Öyle ki PYD lideri Salih Müslim, 27 Mart’ta Reuters’a verdiği mülâkatta Rakka’nın IŞİD’den temizlenmesinin ardından şehrin, PYD tarafından tek taraflı ilan edilen ‘federal bölgeye’ katılabileceğini bile söyledi.
‘Suriye’de Ankara’yı kaybedersiniz…’
Cumhurbaşkanı Erdoğan ile Trump’ın 9 Şubat’ta gerçekleşen telefon görüşmesinin ardından CIA Direktörü Mike Pompeo ilk yurt dışı ziyaretini Ankara’ya yapmıştı. Bu ziyarette Pompeo’ya Ankara’da her şey açık açık söylendi.

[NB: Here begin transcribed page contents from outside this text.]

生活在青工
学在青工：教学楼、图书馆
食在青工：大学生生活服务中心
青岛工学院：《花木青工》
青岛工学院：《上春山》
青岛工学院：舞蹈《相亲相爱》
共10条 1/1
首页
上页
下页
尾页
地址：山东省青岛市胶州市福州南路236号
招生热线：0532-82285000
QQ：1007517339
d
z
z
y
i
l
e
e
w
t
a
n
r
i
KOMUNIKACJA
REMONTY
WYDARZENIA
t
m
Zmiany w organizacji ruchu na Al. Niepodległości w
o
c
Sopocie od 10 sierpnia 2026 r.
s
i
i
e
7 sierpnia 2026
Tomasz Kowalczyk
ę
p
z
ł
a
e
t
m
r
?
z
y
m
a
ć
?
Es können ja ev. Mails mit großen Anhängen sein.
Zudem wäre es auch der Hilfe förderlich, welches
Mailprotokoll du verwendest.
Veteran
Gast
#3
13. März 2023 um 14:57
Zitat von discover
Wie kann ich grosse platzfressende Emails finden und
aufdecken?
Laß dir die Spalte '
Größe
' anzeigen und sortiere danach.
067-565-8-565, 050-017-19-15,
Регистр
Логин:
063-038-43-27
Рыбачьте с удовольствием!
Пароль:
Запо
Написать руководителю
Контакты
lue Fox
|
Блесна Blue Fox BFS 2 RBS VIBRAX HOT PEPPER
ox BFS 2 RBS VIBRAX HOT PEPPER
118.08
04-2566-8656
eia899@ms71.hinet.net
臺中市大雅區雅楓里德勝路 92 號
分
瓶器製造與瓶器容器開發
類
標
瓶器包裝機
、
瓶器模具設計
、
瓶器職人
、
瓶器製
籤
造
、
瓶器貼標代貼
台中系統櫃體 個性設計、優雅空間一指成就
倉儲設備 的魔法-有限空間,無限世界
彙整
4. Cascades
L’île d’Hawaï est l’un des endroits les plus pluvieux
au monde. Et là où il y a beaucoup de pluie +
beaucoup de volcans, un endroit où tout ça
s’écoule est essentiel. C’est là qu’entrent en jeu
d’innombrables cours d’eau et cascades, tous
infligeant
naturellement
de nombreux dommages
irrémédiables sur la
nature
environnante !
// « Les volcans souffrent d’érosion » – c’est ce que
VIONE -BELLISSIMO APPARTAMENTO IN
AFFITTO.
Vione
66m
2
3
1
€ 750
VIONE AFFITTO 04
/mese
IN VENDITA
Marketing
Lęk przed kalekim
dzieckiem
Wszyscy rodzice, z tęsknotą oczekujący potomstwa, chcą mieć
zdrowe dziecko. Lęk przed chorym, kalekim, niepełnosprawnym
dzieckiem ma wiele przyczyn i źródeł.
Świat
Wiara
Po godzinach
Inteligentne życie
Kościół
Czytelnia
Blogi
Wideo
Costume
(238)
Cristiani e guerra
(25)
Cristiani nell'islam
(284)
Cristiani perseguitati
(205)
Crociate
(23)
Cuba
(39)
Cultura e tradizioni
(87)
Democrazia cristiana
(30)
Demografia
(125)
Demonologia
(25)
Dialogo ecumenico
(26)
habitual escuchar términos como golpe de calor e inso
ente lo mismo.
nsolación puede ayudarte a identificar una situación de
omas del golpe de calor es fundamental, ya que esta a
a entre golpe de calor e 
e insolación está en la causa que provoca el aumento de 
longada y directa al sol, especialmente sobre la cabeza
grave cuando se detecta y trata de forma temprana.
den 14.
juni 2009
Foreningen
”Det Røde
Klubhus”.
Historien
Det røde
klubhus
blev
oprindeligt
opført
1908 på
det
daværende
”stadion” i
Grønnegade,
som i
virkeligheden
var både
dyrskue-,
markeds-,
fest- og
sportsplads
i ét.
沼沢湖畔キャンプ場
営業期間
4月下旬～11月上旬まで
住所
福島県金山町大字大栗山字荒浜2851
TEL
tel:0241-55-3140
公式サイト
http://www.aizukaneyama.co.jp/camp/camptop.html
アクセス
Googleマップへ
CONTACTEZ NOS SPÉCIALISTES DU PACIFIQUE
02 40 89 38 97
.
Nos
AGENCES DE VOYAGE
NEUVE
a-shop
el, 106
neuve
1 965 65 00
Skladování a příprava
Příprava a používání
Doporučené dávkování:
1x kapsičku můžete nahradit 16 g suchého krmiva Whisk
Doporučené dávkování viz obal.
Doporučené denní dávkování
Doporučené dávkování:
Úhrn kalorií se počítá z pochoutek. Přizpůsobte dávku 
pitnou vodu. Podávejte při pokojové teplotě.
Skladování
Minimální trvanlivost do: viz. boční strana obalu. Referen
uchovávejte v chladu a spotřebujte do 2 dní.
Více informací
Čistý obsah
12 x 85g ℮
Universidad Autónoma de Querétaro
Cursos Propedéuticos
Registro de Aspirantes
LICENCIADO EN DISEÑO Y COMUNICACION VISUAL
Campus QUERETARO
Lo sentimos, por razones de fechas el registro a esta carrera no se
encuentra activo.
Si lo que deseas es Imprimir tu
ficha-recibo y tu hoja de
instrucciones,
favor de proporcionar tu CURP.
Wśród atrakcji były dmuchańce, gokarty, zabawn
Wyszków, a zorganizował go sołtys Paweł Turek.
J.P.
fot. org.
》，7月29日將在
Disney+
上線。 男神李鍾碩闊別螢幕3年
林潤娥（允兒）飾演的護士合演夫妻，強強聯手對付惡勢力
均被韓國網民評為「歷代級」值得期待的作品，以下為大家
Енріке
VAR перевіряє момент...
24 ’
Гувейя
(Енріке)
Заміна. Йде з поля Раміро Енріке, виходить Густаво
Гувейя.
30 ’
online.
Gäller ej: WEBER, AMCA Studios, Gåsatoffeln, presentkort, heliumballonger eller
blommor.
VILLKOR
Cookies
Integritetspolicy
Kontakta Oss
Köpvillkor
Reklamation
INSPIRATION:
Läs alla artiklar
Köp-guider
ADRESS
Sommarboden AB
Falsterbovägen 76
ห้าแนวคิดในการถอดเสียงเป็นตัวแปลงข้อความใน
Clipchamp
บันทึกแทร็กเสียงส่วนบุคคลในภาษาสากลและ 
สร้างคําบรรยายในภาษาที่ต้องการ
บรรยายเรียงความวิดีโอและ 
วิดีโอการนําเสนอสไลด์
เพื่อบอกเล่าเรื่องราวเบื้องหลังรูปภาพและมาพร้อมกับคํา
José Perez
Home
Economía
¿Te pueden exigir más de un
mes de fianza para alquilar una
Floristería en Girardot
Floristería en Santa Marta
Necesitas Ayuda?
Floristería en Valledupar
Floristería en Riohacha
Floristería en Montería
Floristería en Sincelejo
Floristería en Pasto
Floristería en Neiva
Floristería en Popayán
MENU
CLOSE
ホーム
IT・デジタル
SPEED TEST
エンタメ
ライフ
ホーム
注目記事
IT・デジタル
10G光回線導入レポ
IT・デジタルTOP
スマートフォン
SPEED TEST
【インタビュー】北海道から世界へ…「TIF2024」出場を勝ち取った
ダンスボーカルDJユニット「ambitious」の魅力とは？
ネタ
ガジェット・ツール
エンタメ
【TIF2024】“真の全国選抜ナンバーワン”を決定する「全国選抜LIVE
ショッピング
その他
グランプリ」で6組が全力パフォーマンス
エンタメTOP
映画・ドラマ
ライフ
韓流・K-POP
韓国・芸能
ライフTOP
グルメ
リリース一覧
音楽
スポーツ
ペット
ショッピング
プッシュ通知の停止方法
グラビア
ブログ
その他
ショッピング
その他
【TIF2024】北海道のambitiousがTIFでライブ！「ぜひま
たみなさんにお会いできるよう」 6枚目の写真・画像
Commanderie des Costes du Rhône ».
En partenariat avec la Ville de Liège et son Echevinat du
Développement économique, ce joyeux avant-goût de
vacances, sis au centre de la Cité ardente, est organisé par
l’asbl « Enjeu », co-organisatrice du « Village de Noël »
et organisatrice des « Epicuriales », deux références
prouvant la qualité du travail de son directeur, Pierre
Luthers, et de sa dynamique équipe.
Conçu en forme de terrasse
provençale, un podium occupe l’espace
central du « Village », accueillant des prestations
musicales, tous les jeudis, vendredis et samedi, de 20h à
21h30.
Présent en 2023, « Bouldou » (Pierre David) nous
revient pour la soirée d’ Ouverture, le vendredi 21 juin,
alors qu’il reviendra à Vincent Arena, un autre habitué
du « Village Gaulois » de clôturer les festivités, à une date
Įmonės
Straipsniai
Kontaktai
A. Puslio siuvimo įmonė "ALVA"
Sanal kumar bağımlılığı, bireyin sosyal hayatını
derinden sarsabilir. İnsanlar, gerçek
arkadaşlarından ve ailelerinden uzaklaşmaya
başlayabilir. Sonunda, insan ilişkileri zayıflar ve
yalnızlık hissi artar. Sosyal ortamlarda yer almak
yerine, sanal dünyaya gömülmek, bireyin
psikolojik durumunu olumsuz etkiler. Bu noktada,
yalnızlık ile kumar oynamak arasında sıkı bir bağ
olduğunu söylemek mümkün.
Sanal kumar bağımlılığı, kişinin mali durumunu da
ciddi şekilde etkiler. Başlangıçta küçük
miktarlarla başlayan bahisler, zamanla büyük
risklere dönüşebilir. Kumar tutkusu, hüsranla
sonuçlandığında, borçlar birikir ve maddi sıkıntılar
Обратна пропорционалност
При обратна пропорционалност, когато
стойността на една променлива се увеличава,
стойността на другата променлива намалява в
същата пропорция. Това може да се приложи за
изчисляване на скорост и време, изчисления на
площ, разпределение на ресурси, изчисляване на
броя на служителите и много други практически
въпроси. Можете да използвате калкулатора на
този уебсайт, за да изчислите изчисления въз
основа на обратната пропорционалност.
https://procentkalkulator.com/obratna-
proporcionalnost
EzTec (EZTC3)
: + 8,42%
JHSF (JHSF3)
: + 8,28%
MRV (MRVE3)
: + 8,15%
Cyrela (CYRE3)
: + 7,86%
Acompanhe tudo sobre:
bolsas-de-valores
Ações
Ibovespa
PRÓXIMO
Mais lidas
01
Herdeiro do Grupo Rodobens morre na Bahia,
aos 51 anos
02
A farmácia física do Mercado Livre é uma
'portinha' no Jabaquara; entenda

Al Jazeera Türk’e bilgi veren, görüşmeleri yakından takip eden üst düzey bir Türk diplomatik kaynak, verilen mesajı şu sözlerle anlattı: “Önce Tel Abyad’da demografik değişim yaşanmasına izin verdiniz, ardından Menbic’de verdiğiniz sözleri tutmadınız. YPG konusunda güvenimizi kaybettiniz. Rakka’da da YPG ile hareket ederseniz, bu kez Türkiye’den lojistik destek göremeyeceksiniz. YPG ile devam ederseniz Suriye’de Ankara’yı kaybedersiniz.”
Zamanlaması kritik olsa da bu ziyaretin ardından herhangi bir değişiklik yaşanmadı.
Türkiye’ye iki kez gelen ABD Genelkurmay Başkanı Joseph Dunford da benzer cümleler kurdu ve “Planlarımızın Türkiye ile güçlü ittifakımızı bozmamasına dikkat edeceğiz” dedi. Ancak sahada değişen bir şey olmadı.
Gülen’in iadesinde bir adım yok
Özellikle CIA Başkanı’nın ziyaretinde ve Erdoğan’ın Trump’la yaptığı telefon görüşmesinde gündeme gelen FETÖ lideri Fethullah Gülen’in iadesi konusunda da Washington’daki yeni yönetim bir adım atmadı. Obama döneminde Türkiye’den ABD Adalet Bakanlığı’na gönderilen, 15 Temmuz darbe girişiminin Gülen’in emri olduğuna yönelik belgelerin incelemesine devam ediliyor.
İstanbul da listede
Beklenen olumlu adımlar gelmez, Trump yönetimi bir de olumsuz adım attı. Bazı havalimanlarından ABD’ye yapılan direkt uçuşlarda akıllı telefonlardan daha büyük boyutlardaki elektronik cihazların kabine alınması yasaklandı. Yasak, Türkiye’den ABD’ye direkt uçuş yapılan tek havalimanı olan İstanbul Atatürk Havalimanı’nı da kapsıyor.